Optional weights vector or column name

train_prop

Numeric. Proportion for train/test split (default: 0.5)

toy_data_prop

Numeric. If provided, uses a random sample of this proportion for testing (default: NULL)

grf_defaults

List of parameters passed to grf::causal_forest()

eval_forest

Logical. Whether to create evaluation forest for test set doubly robust scores (default: TRUE)

save_data

Logical. Whether to save input data (default: TRUE)

save_forests

Logical. Whether to save forest objects (default: TRUE)

handle_missing

Character. How to handle missing data: "complete" (default), "impute", or "forest" (let forest handle it)

seed

Integer. Random seed (default: NULL)

verbose

Logical.

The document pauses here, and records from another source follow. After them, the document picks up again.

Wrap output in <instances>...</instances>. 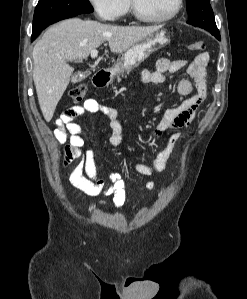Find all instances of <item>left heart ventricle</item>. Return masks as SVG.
Here are the masks:
<instances>
[{
    "label": "left heart ventricle",
    "mask_w": 247,
    "mask_h": 299,
    "mask_svg": "<svg viewBox=\"0 0 247 299\" xmlns=\"http://www.w3.org/2000/svg\"><path fill=\"white\" fill-rule=\"evenodd\" d=\"M140 10L150 17H162L169 14L176 0H137Z\"/></svg>",
    "instance_id": "b2bd125f"
}]
</instances>
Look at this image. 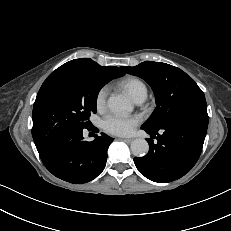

Whether to print progress (default: TRUE)

Value

List containing:

results

List of model results by outcome

data_info

Information about data splits and missing values

forests

Causal forest objects (if save_forests = TRUE)

eval_forests

Evaluation forest objects (if eval_forest = TRUE)

data

Original data (if save_data = TRUE)

metadata

Model metadata and parameters

Details

Key differences from original margot_causal_forest(): - Consistent 50/50 train/test split for all analyses - Optional evaluation forests for computing test set DR scores - Integrated missing data handling options - Support for toy data sampling - Simplified structure focused on forest estimation - Returns data needed for downstream analysis functions

The evaluation forest is trained on the training data and used to compute doubly robust scores for the test set, ensuring proper out-of-sample evaluation for QINI curves and other metrics.

Examples

if (FALSE) { # \dontrun{
# Generate test data
test_data <- margot_simulate_test_data()

# Run causal forest with default settings
cf_results <- margot_causal_forest_dev(
  data = test_data$data,
  outcome_vars = c("Y1", "Y2", "Y3", "Y4"),
  treatment = "A"
)

# Run with toy data for quick testing
cf_results_toy <- margot_causal_forest_dev(
  data = test_data$data,
  outcome_vars = c("Y1", "Y2"),
  treatment = "A",
  toy_data_prop = 0.1
)
} # }